Exercise prompt –
Set down exactly the lines of the records from the top to the line containing "This screenshot has"; include both.

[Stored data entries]
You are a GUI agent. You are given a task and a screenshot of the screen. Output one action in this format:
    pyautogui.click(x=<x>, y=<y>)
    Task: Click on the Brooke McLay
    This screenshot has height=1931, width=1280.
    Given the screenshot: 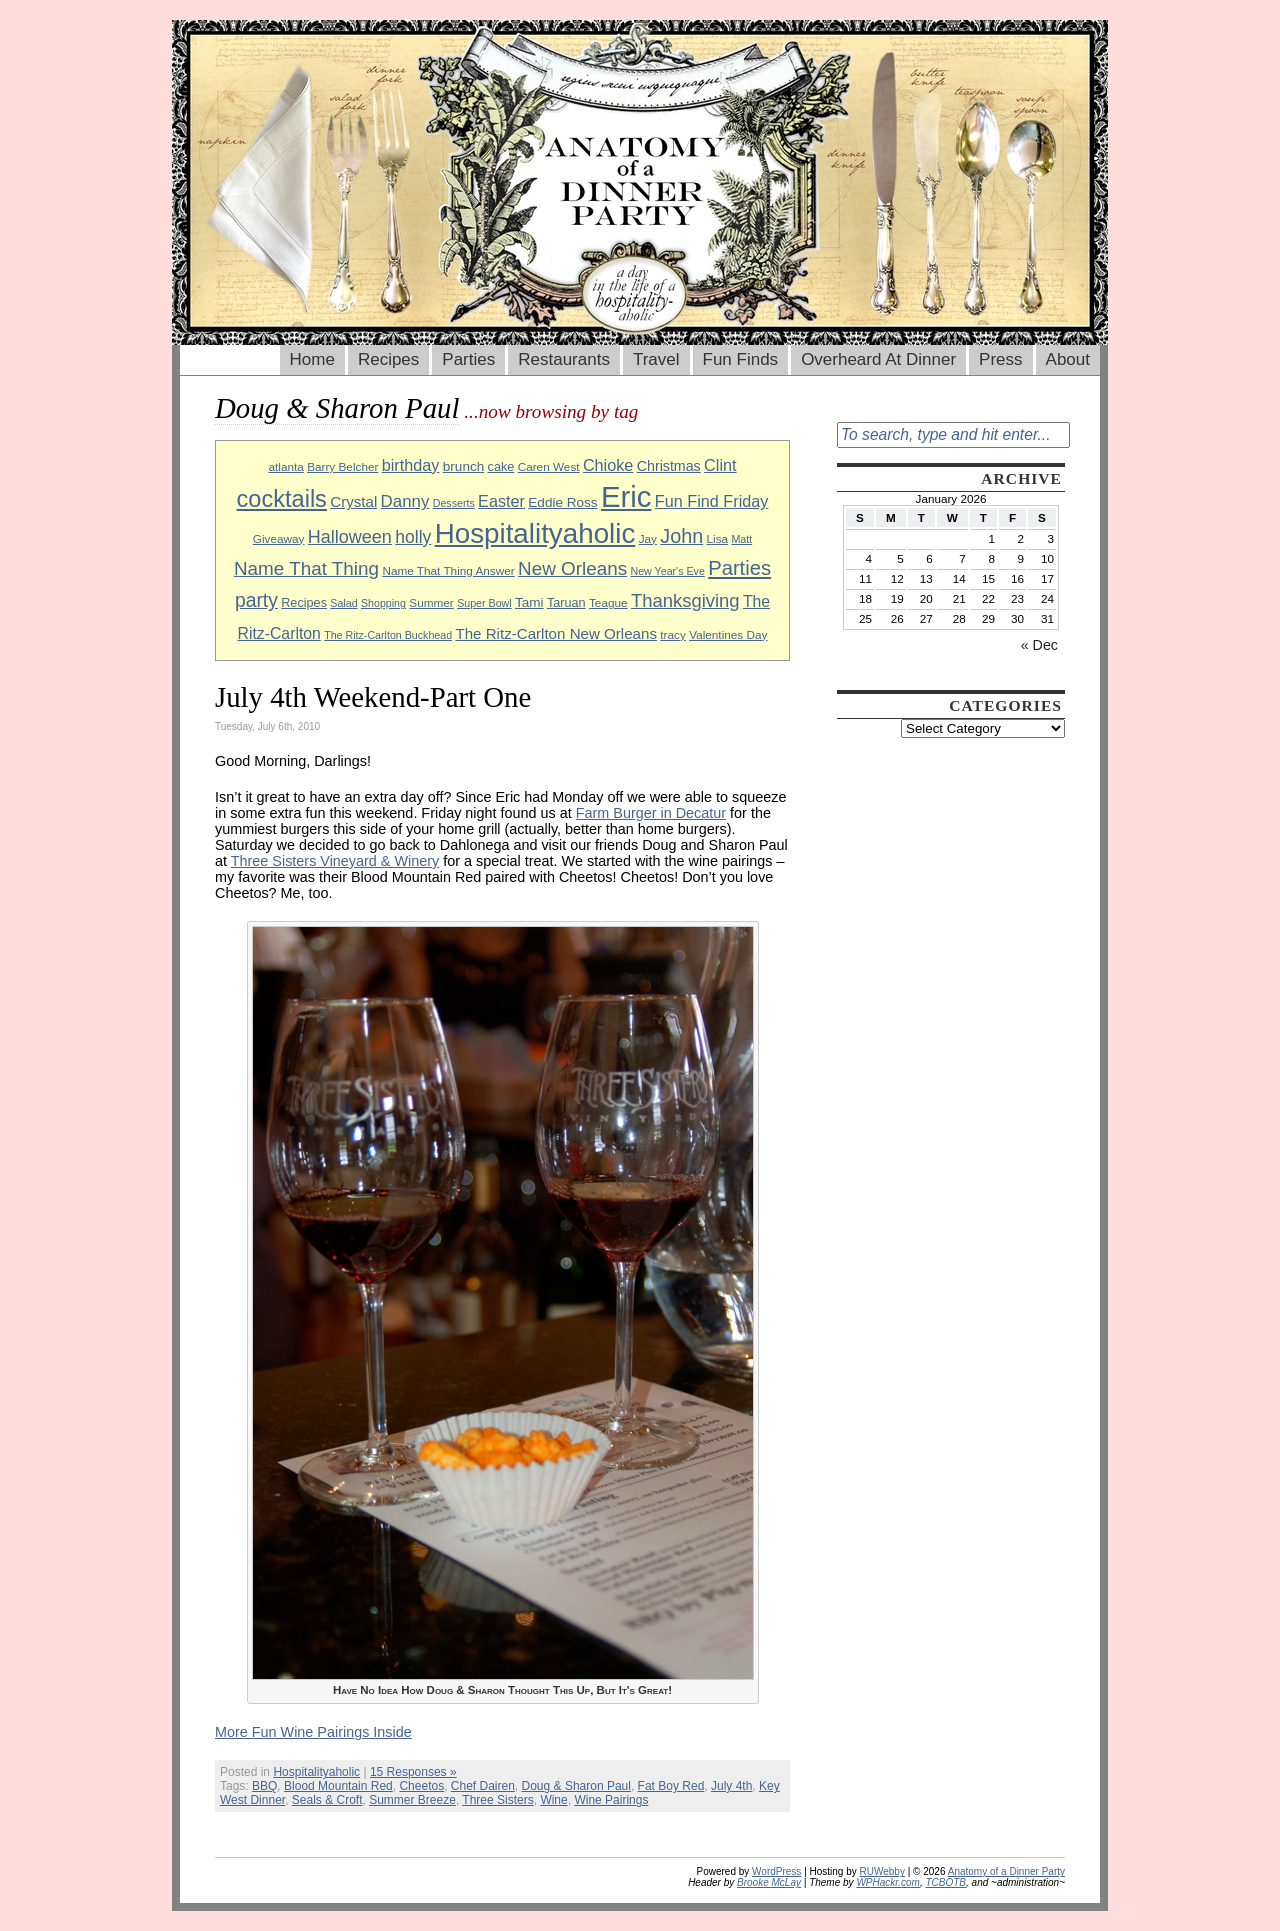 What is the action you would take?
    pyautogui.click(x=769, y=1882)
    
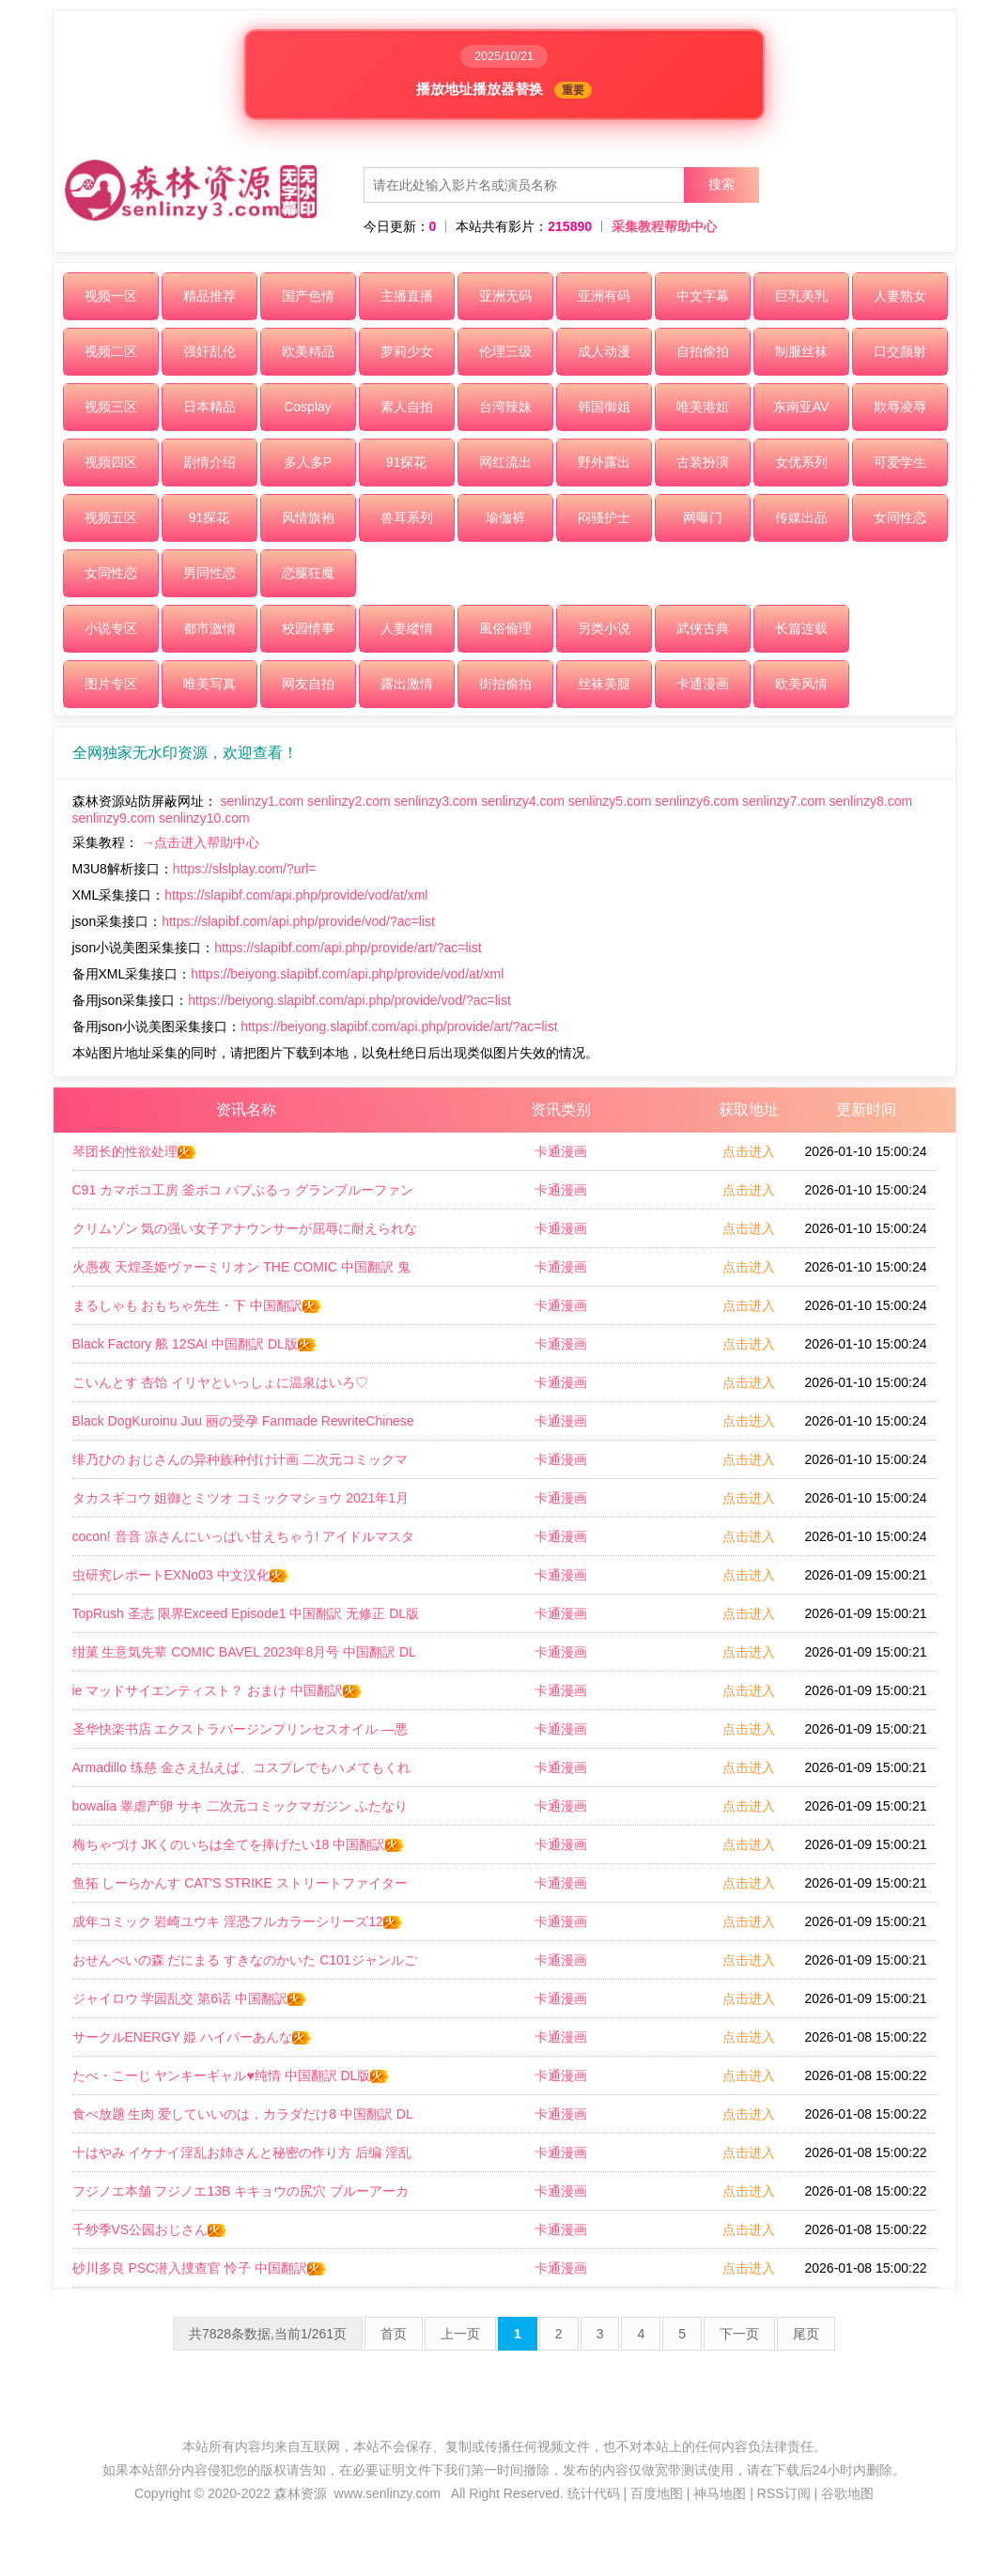  Describe the element at coordinates (195, 1343) in the screenshot. I see `Black Factory 舷 12SAI 中国翻訳 DL版` at that location.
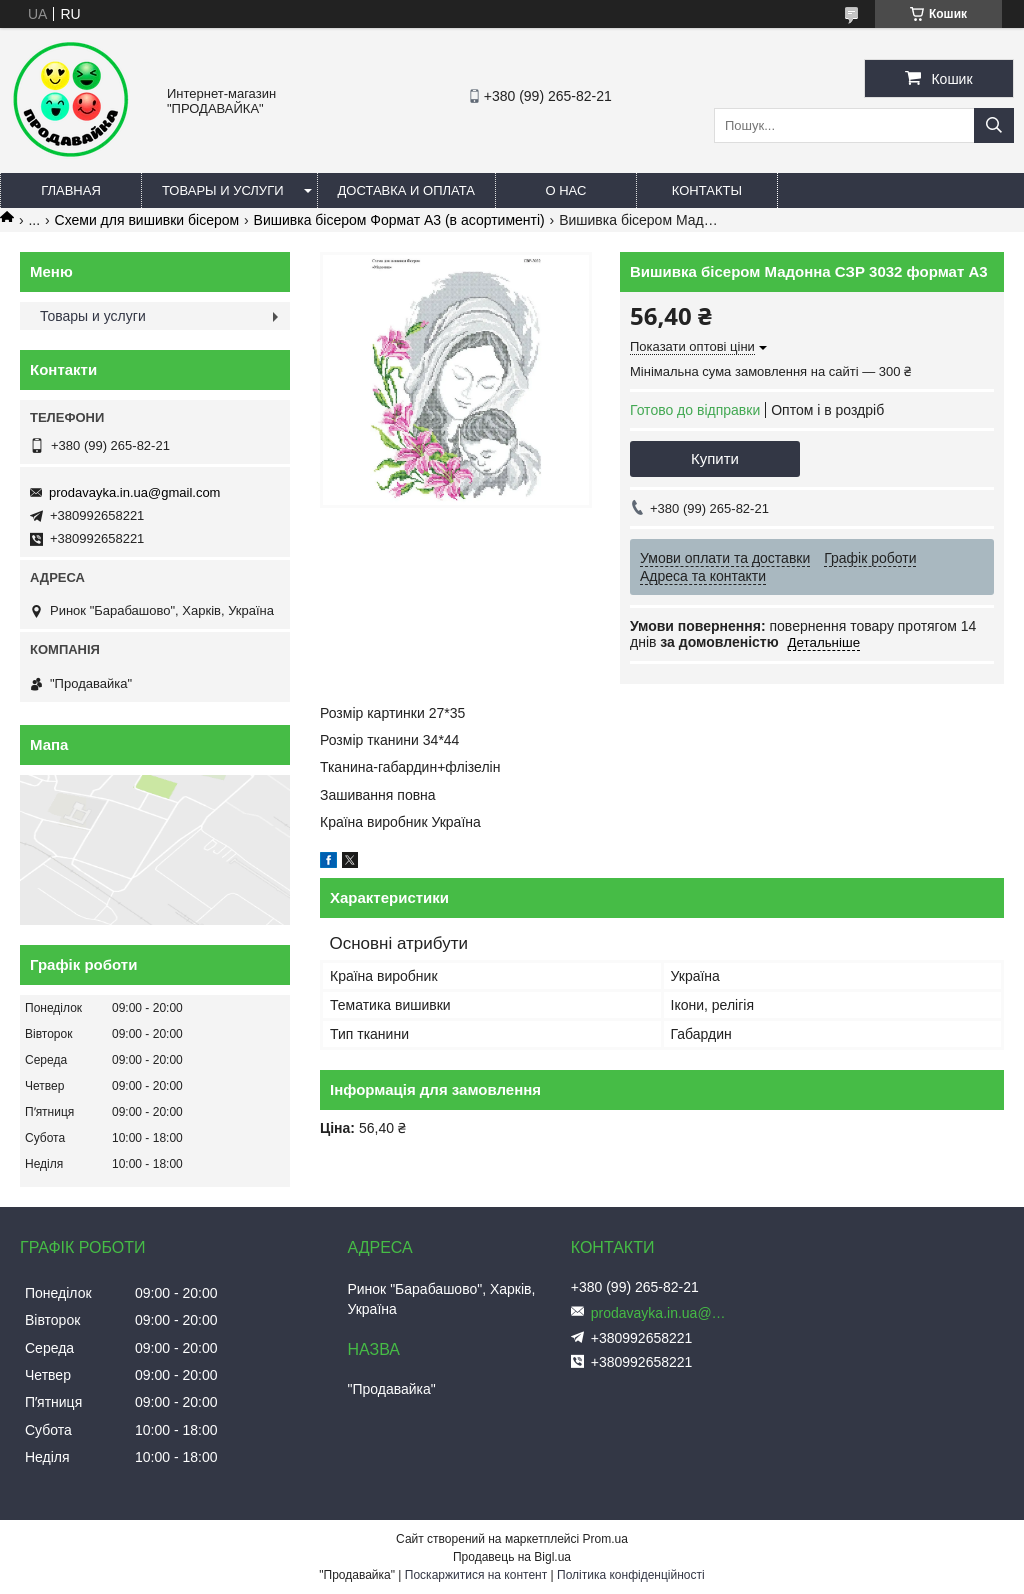  I want to click on Вишивка бісером Формат А3 (в асортименті), so click(399, 220).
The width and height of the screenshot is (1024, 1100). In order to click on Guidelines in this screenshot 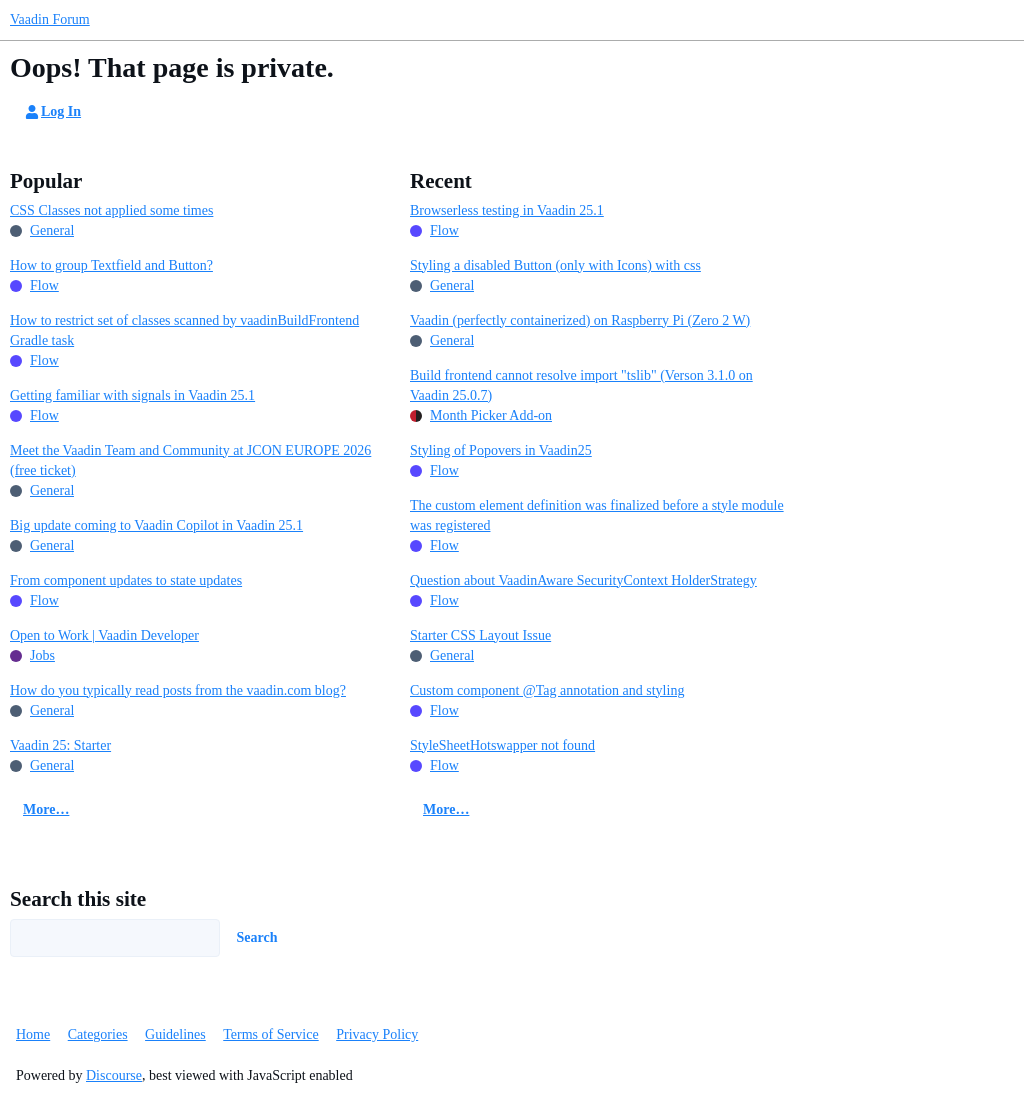, I will do `click(175, 1034)`.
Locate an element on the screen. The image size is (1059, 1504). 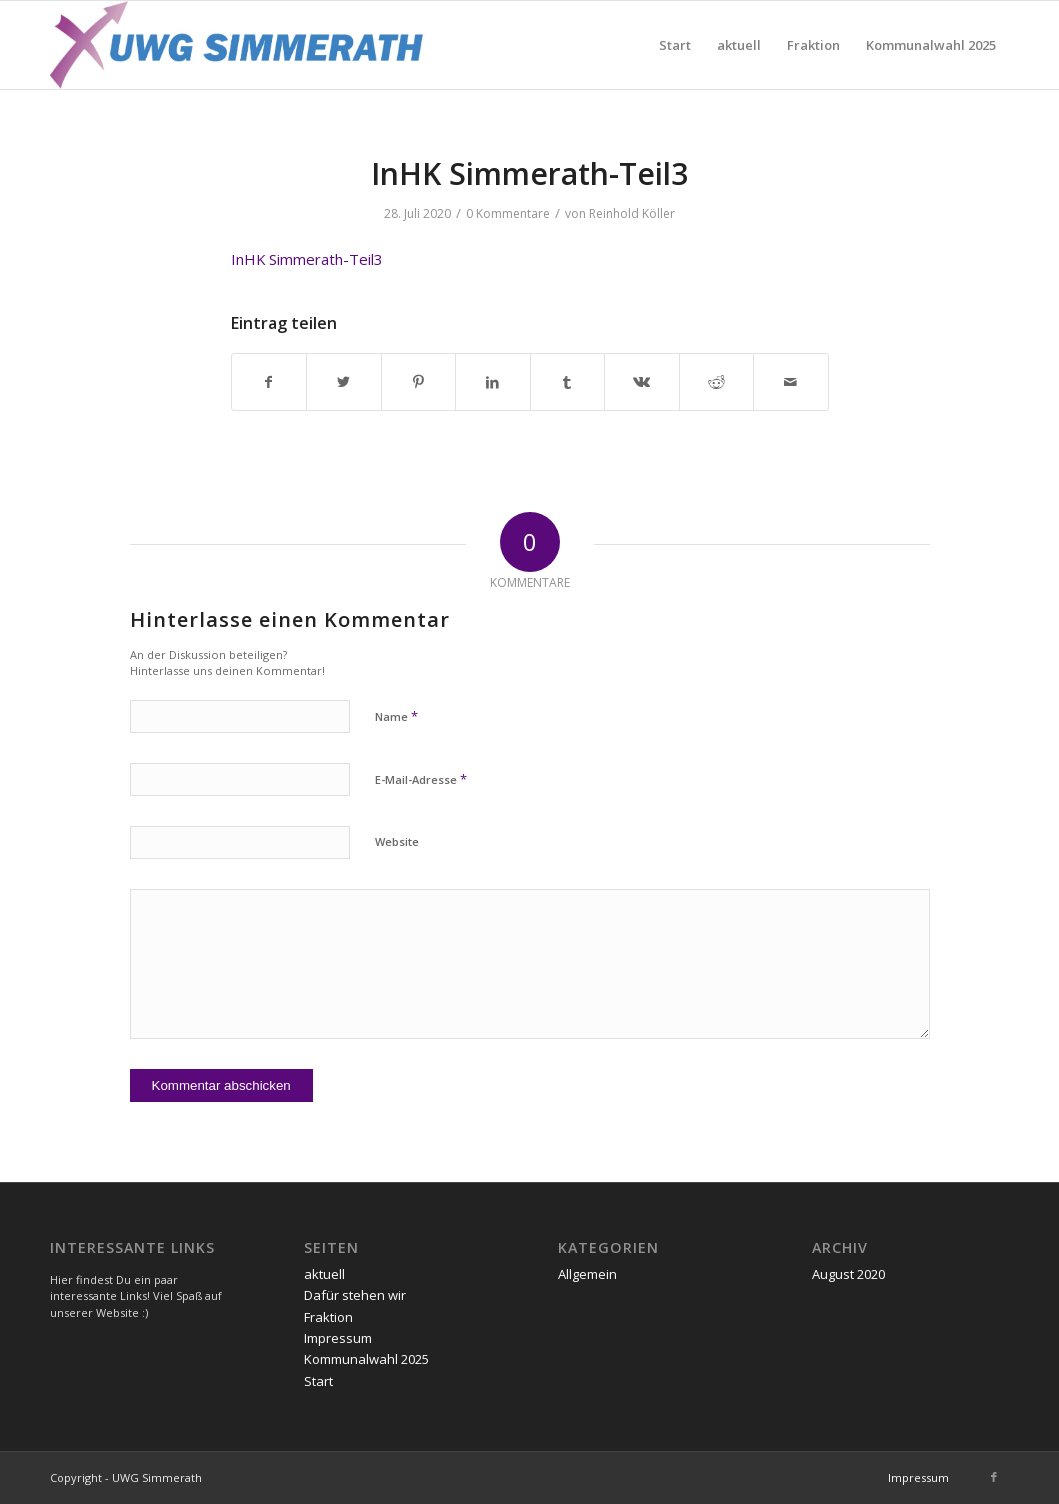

Problem solution –
You are a GUI agent. You are given a task and a screenshot of the screen. Output one action in this format:
    pyautogui.click(x=<x>, y=<y>)
    Task: Click on the Brooke McLay
    This screenshot has height=1931, width=1280.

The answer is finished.